Grey’s Anatomy (et Private Practice), derrière l’apparence d’une série médicale, n’était que pur soap. Ainsi, elles s’échappaient avec facilité des griffes d’Urgences (comparaison évidente mais facile) pour entretenir une existence propre. Scandal, sous ses airs de drama politique est également un soap. Ne pas imaginer une seconde que la série dévoile les profondeurs de la vie politique américaine comme The West Wing a pu le faire. Rhimes tord le cou à l’analogie, l’observe de loin avec méfiance, toute mauvaise amie qu’elle peut être. Et HTGAWM ne se dresse pas au-devant des grandes séries procédurales, de The Practice à Boston Legal en passant par Murder One et Ally McBeal, elle esquive les parrainages trop encombrants et cherche le salut du côté du soap.

wtgawm-en-attendant-01Se dessine un schéma dans la méthode Rhimes : le détournement volontaire.

Une façon de jouer un double, voire triple, jeu grâce à de bonnes vieilles ficelles qui, entre les mains de Shonda Rhimes, parviennent toujours à fonctionner et cueillir le spectateur là où ils ne s’y attendaient pas.

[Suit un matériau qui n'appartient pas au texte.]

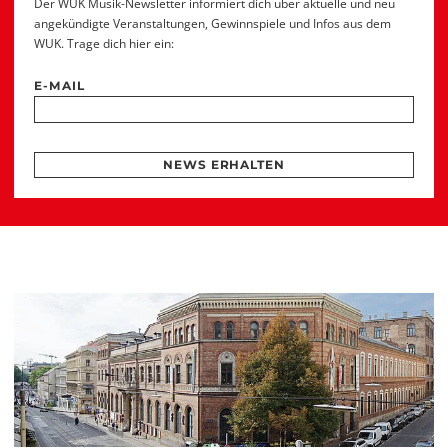
Der WUK Musik-Newsletter informiert dich über aktuelle und neu
angekündigte Veranstaltungen, Gewinnspiele und Infos aus dem
WUK. Trage dich hier ein:
E-MAIL
NEWS ERHALTEN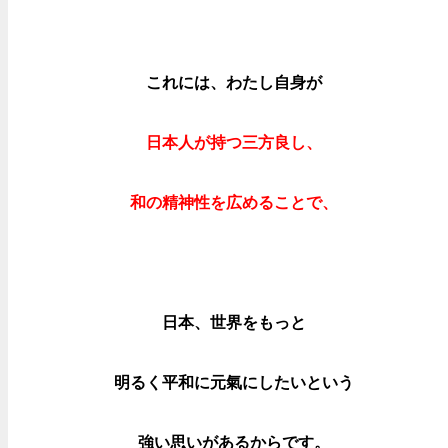
これには、わたし自身が
日本人が持つ三方良し、
和の精神性を広めることで、
日本、世界をもっと
明るく平和に元氣にしたいという
強い思いがあるからです。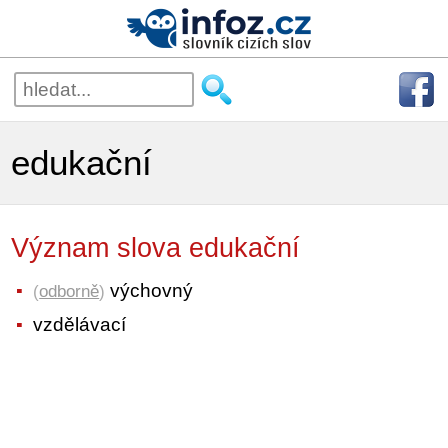
edukační
Význam slova edukační
výchovný
(
odborně
)
vzdělávací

HTGAWM est donc une série du travestissement, des faux-semblants, des volte-face (de personnages ou de narration). Du procédural passé à la moulinette du soap made in Shondaland. Contrairement à ses précédentes séries où le mélodrame puisait dans une certaine idée du romantisme, HTGAWM plonge dans une dimension cynique. Prenez les (nombreux) couples que la première saison dévoile (et on remarque la passion de Rhimes pour la géométrie variable des êtres), la sincérité est une émotion refusée, abolie, interdite. L’art de se travestir ne concerne pas uniquement le genre mais également les personnages et leurs sentiments.

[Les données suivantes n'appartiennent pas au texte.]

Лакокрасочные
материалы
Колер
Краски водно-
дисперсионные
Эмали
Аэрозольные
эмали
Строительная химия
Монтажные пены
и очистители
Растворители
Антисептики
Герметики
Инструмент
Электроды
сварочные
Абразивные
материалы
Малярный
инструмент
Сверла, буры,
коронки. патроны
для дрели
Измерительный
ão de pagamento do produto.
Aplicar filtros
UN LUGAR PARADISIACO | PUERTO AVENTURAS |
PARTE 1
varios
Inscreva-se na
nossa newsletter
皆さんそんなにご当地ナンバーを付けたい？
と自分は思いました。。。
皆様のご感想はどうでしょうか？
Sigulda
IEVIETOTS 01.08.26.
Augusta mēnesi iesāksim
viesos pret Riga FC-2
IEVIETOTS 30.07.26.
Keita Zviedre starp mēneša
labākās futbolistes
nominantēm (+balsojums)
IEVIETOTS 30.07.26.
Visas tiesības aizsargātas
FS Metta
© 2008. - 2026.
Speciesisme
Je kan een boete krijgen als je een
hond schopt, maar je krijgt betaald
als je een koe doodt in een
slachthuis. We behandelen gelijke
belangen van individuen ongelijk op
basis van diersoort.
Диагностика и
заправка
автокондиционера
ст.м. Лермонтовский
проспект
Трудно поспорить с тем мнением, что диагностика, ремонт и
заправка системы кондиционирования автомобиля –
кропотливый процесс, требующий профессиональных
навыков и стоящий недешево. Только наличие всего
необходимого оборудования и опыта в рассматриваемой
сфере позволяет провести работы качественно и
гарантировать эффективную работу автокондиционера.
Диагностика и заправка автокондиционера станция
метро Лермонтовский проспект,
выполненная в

La série de Nowalk et Rhimes est un tribunal dans lequel on juge du pouvoir amoureux dans une lutte où les coups bas et les subterfuges ne sont pas seulement tolérés mais encouragés. C’est un jeu où la manipulation est reine. Le spectateur est ainsi bercé entre les (fausses) révélations et les (vrais) mensonges dans un mouvement perpétuel. L’immobilité conduirait la série à la mort. Et d’y trouver la plus grande limite de cette immense mascarade : How to Get Away with Murder semble condamnée à l’auto-combustion.

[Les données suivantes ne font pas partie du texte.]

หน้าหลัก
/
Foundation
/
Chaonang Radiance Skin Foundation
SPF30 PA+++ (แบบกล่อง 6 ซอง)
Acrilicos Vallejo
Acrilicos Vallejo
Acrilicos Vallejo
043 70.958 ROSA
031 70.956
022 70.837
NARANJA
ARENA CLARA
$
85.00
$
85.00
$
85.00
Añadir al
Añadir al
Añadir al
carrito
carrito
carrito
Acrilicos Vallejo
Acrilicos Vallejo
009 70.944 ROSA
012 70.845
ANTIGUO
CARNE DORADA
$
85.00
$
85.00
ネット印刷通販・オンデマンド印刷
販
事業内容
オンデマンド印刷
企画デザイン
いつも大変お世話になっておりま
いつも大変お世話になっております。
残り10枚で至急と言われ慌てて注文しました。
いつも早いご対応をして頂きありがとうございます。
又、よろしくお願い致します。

Un nombre de personnages limité, un tissu narratif motivé par un mystère (à résoudre, à renouveler) sont les signes distinctifs de la sentence. Quand Grey’s Anatomy se cache derrière un hôpital (source de malades, valse du casting), HTGAWM n’a qu’une poignée de visages (qu’elle semble vouloir décimer) et une organisation professionnelle (un cabinet d’avocat) dont le flux (les clients) ne posera pas de problème mais qui risque de s’étouffer avec le temps… surtout quand cette partie procédurale ne concentre pas le point de vue des auteurs.

© ABC/Mitchell Haaseth

© ABC/Mitchell Haaseth

Seulement avec sa saison de quinze épisodes, Nowalk et Rhimes ont su palier une partie des problèmes potentiels. Une histoire de compensation face à l’hystérisation du récit, de même que raccrocher les wagons temporels (la série débutait sur un flash-forward) un peu après la moitié de la saison. Compresser le temps semble le principal moyen des auteurs pour supporter leur tachycardie narrative. Et aux spectateurs, d’être capable de digérer ce rouleau compresseur (essayez de résumer la saison à une tierce personne. Bon courage).

La première saison a quelque chose d’Attila. Derrière elle, plus rien ne semble pousser tant elle possède une capacité dévastatrice. HTGAWM semble avoir acculé le soap made in Shondaland dans ses retranchements (on ne voit que Empire pour marcher dans ses pas), laissant un spectateur exsangue, lessivé et euphorique. Seulement derrière ce geste radical, il y a l’idée d’une série à usage unique où l’on peut se poser la question : reverra-t-on How to Get Away With Murder une fois terminée ? La réponse restera en suspens, mais nous serons présents pour la reprise de la série, sans aucun doute, en espérant que Nowalk ne lève pas le pied.